Introducing The Buffalo Gals

The Buffalo Gals are a six-piece old-time country string band led by champion Maryland fiddler, Kate Lissauer. The Somerset-based band specialises in the old songs, tunes and step-dances of Appalachia and with five performances lined up this week, we sent Becky, our Marketing Assistant, to find out more…

The Buffalo Gals (two of whom are definitely not gals!) are billed as American roots music specialists. It’s a genre of music I know little about so I was intrigued to find out more. I asked Kate, the band’s lead singer and fiddle player, to give me a brief introduction to the American roots music scene…

Kate Lissauer of Buffalo Gals
Kate Lissauer of Buffalo Gals

“The music that we call ‘Old-Time’ comes mainly from the southern Appalachian Mountain states of the U.S. It was there that a fusion of musical inspirations took place, drawing from British Isles, European African, and Native American influences. A unique sound was created that, with its regional variations, expresses the culture of the people who settled in these isolated areas. String bands sprang up everywhere as a form of entertainment and social focus before recorded media was invented. When the record industry began, the ‘Old-Time’ country musicians were among the first to be recording stars, and we draw a lot of our inspiration from the wealth of music put on vinyl during that time, as well as from our own creative interpretation of the music.”

We are always interested to learn about artists’ experiences of rural touring and Kate was particularly enthusiastic about rural venues. This is what she had to say…

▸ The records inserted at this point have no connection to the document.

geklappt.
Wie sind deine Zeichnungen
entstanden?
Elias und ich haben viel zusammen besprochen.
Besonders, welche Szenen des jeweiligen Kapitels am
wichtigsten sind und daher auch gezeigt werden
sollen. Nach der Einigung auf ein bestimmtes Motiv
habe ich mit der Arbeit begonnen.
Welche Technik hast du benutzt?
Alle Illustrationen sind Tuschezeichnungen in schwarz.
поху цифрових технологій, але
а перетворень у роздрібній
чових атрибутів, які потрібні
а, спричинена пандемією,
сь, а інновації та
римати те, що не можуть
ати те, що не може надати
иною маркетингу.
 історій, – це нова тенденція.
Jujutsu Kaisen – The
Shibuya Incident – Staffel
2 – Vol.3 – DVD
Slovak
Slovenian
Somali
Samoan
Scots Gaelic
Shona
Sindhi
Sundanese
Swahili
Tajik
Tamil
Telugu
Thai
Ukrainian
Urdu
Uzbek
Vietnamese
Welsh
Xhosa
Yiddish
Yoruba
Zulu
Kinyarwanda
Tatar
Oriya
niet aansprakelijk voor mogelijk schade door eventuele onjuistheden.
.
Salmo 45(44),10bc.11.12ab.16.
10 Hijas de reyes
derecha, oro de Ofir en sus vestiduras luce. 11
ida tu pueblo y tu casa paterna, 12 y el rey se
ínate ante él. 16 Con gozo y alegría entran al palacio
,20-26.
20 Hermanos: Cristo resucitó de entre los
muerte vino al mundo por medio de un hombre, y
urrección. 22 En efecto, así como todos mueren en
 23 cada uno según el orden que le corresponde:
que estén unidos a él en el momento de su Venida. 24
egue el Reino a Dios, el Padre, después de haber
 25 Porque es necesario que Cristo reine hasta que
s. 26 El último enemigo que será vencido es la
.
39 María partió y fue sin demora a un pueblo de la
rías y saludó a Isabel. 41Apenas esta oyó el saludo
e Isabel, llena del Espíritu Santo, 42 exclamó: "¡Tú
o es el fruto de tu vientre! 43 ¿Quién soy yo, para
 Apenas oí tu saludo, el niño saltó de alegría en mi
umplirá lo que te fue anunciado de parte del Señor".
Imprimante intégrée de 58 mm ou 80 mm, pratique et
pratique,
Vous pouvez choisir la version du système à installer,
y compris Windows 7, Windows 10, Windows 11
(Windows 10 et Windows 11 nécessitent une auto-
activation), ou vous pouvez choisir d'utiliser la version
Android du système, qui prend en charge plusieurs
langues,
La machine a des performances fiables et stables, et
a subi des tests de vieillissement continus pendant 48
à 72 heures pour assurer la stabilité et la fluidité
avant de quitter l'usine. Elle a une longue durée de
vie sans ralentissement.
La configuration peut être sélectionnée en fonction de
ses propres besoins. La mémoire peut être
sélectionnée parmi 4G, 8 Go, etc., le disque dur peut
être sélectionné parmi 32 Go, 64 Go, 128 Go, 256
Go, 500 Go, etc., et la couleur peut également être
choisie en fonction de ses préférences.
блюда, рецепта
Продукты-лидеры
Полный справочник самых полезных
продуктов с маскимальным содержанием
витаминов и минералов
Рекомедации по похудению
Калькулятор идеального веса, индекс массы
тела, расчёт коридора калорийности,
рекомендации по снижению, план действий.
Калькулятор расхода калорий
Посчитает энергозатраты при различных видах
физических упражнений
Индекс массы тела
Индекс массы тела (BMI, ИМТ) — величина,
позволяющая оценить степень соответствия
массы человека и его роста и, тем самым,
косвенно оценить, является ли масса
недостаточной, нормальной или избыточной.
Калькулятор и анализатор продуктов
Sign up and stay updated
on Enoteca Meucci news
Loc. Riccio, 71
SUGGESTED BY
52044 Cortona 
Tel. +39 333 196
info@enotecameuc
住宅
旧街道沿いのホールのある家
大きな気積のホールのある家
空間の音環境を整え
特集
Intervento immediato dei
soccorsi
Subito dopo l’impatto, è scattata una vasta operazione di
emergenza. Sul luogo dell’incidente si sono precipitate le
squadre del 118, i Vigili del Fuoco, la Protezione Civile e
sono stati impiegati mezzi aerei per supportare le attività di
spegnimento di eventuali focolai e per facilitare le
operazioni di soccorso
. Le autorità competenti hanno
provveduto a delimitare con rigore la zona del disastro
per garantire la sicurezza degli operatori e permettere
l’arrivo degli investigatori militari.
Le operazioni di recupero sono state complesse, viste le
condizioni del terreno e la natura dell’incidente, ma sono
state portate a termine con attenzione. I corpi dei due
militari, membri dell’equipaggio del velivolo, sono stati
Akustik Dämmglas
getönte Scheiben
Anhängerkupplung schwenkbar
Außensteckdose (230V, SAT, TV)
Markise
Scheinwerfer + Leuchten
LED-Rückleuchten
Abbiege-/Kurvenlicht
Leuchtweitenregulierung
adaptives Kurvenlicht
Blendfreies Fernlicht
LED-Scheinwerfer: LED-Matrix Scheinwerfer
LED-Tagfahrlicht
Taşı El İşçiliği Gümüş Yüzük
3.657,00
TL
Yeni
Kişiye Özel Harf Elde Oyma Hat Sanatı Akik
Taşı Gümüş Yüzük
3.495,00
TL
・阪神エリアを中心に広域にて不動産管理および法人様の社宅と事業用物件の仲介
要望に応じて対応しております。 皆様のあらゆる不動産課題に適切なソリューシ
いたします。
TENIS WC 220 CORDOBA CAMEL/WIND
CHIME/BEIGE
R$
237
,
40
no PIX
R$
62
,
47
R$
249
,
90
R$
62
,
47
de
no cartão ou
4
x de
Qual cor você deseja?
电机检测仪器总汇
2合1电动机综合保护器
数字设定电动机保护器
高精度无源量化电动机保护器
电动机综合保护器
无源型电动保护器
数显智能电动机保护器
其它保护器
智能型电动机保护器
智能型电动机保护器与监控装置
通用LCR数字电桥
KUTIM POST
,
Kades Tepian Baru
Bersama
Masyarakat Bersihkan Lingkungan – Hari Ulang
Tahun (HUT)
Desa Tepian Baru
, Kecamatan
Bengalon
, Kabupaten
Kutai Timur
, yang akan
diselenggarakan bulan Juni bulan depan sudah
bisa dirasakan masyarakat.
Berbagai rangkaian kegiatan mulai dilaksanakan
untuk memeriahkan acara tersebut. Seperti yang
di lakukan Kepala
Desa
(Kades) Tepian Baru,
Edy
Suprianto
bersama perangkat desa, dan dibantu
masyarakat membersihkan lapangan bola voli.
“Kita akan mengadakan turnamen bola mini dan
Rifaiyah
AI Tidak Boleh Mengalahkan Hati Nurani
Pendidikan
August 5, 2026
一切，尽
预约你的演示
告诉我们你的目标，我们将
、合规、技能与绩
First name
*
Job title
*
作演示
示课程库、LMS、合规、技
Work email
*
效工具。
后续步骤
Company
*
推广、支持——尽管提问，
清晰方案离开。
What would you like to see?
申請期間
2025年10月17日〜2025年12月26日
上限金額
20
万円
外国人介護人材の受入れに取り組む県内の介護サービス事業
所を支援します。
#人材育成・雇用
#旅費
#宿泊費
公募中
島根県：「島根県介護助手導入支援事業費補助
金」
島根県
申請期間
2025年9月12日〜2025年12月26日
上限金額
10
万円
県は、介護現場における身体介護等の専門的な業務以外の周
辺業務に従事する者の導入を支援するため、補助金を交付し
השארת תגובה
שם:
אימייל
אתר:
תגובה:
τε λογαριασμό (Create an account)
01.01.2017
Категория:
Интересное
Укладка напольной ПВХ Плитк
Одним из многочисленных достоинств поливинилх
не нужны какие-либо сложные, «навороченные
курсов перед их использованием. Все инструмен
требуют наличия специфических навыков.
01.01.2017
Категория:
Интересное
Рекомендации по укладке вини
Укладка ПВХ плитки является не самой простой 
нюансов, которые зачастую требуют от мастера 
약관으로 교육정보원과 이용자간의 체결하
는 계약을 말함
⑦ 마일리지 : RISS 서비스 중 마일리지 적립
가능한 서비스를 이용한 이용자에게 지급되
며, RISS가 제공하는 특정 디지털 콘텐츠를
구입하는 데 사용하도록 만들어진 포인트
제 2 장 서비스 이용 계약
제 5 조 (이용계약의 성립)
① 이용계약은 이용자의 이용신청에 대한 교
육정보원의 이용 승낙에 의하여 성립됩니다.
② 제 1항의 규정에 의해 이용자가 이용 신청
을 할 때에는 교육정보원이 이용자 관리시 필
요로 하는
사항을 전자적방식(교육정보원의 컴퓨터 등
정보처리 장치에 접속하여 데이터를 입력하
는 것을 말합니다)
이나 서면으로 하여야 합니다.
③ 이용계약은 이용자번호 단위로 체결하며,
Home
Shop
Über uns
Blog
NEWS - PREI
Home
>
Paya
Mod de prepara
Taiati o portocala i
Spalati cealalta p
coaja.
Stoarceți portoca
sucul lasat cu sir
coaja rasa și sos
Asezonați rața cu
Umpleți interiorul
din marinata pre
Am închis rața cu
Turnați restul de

“Rural touring is the ideal forum for our show, because it brings us together with eclectic rural audiences, much like those who would have attended string band events in the early days of the music. The tradition comes from isolated communities and from people creating their own entertainment, and that is reflected in the shows we do in village halls.

Many people in the audiences, unlike at folk festivals or bluegrass festivals, are unfamiliar with the music, which actually makes our performances even more fun for us, as there are no preconceived ideas. Lots of people come to us later and say that they have been ‘converted!’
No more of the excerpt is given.